Preston Russell Law - Legal Services for Southern People

Honesty or Collusion?

Saturday, November 19, 2011 by Mary-Jane Thomas, partner category Work to Rule

 A recent case, partially determined in the Employment Relations Authority (“the ERA”) highlights the need for employers to be particularly vigilant when dismissing an employee. This is because not only does the employee’s “offending” behaviour have to warrant dismissal but a fair process must be followed.

On 15 June 2001, Ms M (“M”) and Ms R’s (“R”) employment with an Institute of Technology was terminated for serious misconduct. Their employer (B) claimed that they had failed to follow proper procedure when claiming expenses and that they had been dishonest when giving explanations about the expense claims.

A disciplinary meeting was held in relation to M regarding 3 suspicious expense claims. The expense claims appeared to have been falsified - as expenditure incurred by M had been claimed in R’s name and signed off by M. M claimed that the expense claims were a one-off mistake, this was later verified by R and accepted by B.

 However, fresh information came to light and it was discovered that more expense claims appeared to have been falsified.

B wrote to both M and R advising of the new expense claims and his concerns that they had not followed proper procedure for claiming expenses and their apparent dishonesty when previously questioned. B concluded that M and R had colluded in their explanations that the expense claims were a one-off genuine mistake.

M and R attended separate disciplinary meetings at which their jobs were at risk due to a policy in place stating that “willfully submitting a false claim for expenses” was an example of serious misconduct. Serious misconduct, if established, was expressed to usually lead to instant dismissal.

At the end of the meeting with M, B advised her that he had considered her explanation but it was unbelievable and her employment was to be terminated.

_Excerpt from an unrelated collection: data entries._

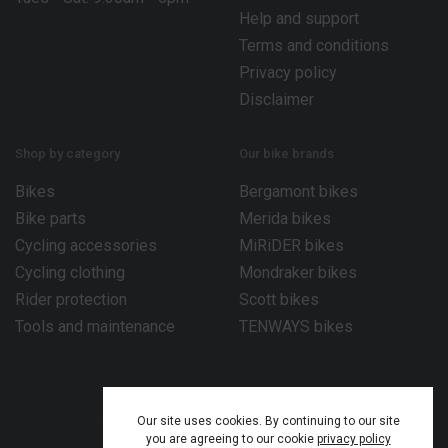
Help and support
Terms and conditions
Privacy policy
Disclaimer
Shop by category
Our bike brands
Bikes
Bergamont bikes
Bike parts
Merida bikes
Cycling accessories
MiRiDER bikes
Cycling clothing
Mondraker bikes
Rider protection
Scott bikes
Tools and maintenance
TENWAYS bikes
Our site uses cookies. By continuing to our site
you are agreeing to our cookie
privacy policy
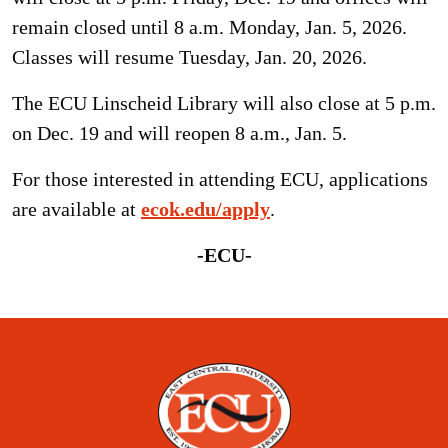
remain closed until 8 a.m. Monday, Jan. 5, 2026.
Classes will resume Tuesday, Jan. 20, 2026.
The ECU Linscheid Library will also close at 5 p.m.
on Dec. 19 and will reopen 8 a.m., Jan. 5.
For those interested in attending ECU, applications
are available at
ecok.edu/apply
.
-ECU-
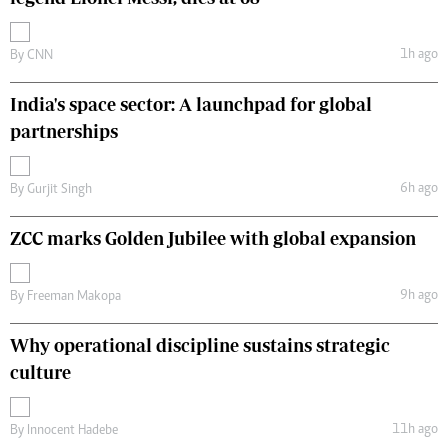
1h ago
By
CNN
India's space sector: A launchpad for global
partnerships
6h ago
By
Gurjit Singh
ZCC marks Golden Jubilee with global expansion
9h ago
By
Freeman Makopa
Why operational discipline sustains strategic
culture
11h ago
By
Innocent Hadebe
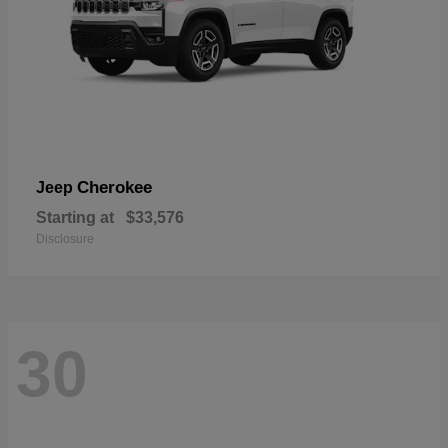
Cherokee
Jeep
Starting at
$33,576
Disclosure
30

A similar conclusion was reached in relation to R, however, she was given an ultimatum “resign or be fired” – a classic constructive dismissal situation. R resigned.

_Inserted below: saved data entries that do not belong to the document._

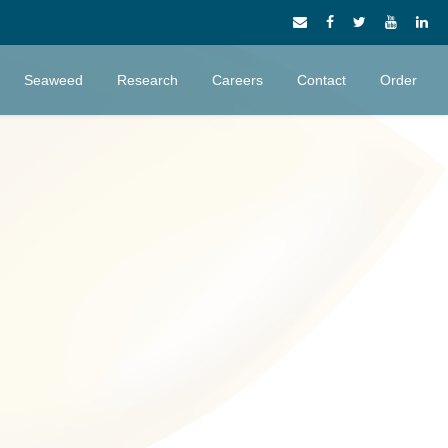
Seaweed
Research
Careers
Contact
Order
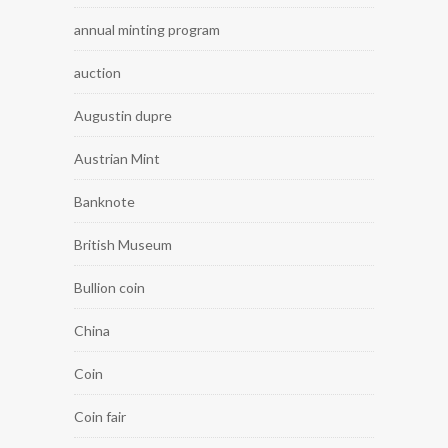
annual minting program
auction
Augustin dupre
Austrian Mint
Banknote
British Museum
Bullion coin
China
Coin
Coin fair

Neither M nor R were informed of B’s conclusion that they had colluded in explanations to him.

Both M and R brought personal grievances against B. M claimed unjustified dismissal. R claimed she was constructively dismissed because of the ultimatum given to her. However, the Authority regarded the resignation as a dismissal.

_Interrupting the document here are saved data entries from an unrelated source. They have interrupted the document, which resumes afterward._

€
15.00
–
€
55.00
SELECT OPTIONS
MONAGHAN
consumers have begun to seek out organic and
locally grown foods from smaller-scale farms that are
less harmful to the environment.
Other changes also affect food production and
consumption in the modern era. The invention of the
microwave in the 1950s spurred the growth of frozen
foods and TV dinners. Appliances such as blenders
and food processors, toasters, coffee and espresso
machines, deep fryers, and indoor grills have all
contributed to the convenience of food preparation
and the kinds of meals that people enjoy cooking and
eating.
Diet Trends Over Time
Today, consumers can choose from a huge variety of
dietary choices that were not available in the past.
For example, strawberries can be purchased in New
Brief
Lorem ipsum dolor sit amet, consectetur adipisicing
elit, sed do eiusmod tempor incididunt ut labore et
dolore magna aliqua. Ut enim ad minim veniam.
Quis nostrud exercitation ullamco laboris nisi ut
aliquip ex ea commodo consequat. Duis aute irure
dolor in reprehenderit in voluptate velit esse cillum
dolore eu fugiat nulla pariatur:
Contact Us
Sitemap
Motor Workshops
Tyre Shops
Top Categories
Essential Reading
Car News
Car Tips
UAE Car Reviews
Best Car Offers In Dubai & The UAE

The ERA found that B did not act fairly or reasonably during his investigation as B did not put to M and R his is conclusion they had colluded in presenting to him the explanations he disbelieved. Because M and B did not have an opportunity to comment B was unable to reasonably reject their explanations as untrue.

The ERA found that M was unjustifiably dismissed and R was actually dismissed and that her dismissal was unjustified.

The ERA also found B to be in breach of its dispute resolution process, because during the investigation B instructed his staff not to assist M and B with their grievances. The ERA was satisfied that it was delayed or obstructed in its investigation; despite the fact the instruction was later retracted. As a result, both Ms M and Ms B would be entitled to damages.

However, unusually, the case was referred back to mediation in an attempt for the parties to resolve the matter between themselves.

The moral of the story: “a flawed process will often produce a flawed result”. If in doubt seek legal advice.